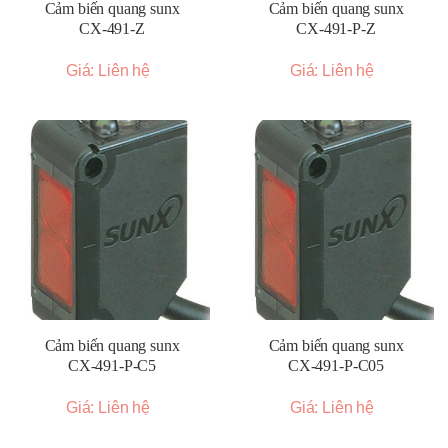
Cảm biến quang sunx
Cảm biến quang sunx
CX-491-Z
CX-491-P-Z
Giá: Liên hệ
Giá: Liên hệ
Cảm biến quang sunx
Cảm biến quang sunx
CX-491-P-C5
CX-491-P-C05
Giá: Liên hệ
Giá: Liên hệ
■ ■ ■ ■ ■
*Work task:*
Although the records contain pictures, the output must hold only their exact wording.

*Response area:*
Cảm biến quang sunx
Cảm biến quang sunx
CX-491-Z
CX-491-P-Z
Giá: Liên hệ
Giá: Liên hệ
Cảm biến quang sunx
Cảm biến quang sunx
CX-491-P-C5
CX-491-P-C05
Giá: Liên hệ
Giá: Liên hệ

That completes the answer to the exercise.